Given entries
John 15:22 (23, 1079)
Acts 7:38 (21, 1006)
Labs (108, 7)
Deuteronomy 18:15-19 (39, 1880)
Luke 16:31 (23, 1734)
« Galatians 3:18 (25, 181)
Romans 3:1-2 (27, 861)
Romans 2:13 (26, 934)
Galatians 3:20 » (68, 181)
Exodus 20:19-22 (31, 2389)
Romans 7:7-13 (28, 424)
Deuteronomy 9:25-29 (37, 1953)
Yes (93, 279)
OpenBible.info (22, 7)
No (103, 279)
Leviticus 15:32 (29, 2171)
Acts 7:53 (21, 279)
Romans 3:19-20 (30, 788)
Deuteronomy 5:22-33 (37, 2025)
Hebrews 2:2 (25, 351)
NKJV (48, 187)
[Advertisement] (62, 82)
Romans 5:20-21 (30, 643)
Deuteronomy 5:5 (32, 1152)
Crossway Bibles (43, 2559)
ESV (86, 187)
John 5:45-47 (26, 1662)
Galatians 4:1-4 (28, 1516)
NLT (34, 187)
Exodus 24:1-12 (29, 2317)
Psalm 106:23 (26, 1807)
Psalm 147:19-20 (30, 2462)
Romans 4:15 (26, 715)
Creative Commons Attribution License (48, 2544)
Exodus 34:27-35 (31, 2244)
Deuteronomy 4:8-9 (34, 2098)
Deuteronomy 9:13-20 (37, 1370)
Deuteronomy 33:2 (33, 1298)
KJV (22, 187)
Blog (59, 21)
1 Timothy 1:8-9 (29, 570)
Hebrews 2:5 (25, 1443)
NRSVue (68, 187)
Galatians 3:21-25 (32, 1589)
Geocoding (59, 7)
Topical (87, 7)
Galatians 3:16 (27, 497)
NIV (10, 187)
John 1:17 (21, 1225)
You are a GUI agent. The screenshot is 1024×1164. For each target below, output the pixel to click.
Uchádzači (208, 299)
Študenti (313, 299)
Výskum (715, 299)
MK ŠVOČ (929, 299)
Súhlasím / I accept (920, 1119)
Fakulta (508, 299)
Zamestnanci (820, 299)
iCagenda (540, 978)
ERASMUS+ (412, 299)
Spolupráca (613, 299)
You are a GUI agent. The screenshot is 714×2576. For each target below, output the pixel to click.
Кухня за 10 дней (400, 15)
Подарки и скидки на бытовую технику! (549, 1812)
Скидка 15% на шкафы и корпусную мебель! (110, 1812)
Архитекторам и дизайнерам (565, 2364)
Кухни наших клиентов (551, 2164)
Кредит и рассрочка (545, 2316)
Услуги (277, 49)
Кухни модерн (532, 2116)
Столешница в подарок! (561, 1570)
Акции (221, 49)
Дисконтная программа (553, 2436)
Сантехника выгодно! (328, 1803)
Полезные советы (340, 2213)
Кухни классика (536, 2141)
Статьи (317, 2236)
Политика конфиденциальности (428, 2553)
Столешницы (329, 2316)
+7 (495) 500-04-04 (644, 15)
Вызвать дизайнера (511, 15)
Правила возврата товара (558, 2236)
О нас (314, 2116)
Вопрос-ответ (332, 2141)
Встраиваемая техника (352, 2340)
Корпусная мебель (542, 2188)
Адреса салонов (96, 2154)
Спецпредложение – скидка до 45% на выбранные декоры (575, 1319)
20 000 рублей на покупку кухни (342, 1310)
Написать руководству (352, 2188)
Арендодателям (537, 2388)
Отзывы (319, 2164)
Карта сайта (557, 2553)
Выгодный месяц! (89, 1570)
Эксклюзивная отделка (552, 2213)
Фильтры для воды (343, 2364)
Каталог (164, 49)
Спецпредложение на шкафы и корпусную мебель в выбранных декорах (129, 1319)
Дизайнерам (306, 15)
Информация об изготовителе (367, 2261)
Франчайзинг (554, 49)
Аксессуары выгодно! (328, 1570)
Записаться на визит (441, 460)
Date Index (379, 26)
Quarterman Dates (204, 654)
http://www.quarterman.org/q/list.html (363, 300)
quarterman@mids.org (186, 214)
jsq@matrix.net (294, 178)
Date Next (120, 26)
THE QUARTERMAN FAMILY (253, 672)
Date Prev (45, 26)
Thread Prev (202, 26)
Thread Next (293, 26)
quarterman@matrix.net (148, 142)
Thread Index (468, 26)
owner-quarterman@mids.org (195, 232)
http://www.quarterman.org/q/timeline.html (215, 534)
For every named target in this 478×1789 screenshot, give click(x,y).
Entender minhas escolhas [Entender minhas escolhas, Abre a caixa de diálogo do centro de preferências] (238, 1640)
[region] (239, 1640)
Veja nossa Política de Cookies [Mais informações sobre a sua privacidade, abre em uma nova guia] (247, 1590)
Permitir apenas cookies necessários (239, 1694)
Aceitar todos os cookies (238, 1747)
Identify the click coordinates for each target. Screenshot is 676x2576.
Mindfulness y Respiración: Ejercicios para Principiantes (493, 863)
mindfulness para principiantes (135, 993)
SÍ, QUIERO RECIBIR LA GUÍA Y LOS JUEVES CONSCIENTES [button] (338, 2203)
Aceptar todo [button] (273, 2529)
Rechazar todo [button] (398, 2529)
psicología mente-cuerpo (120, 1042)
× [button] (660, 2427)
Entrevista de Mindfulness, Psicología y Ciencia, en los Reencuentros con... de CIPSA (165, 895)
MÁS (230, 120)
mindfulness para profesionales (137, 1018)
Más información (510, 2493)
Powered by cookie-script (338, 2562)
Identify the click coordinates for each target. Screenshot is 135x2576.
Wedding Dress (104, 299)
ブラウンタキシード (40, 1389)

Task instructions
All of the lines above that carry the string "Thread" need to be found and copied.

Response
Thread Prev (202, 26)
Thread Next (293, 26)
Thread Index (468, 26)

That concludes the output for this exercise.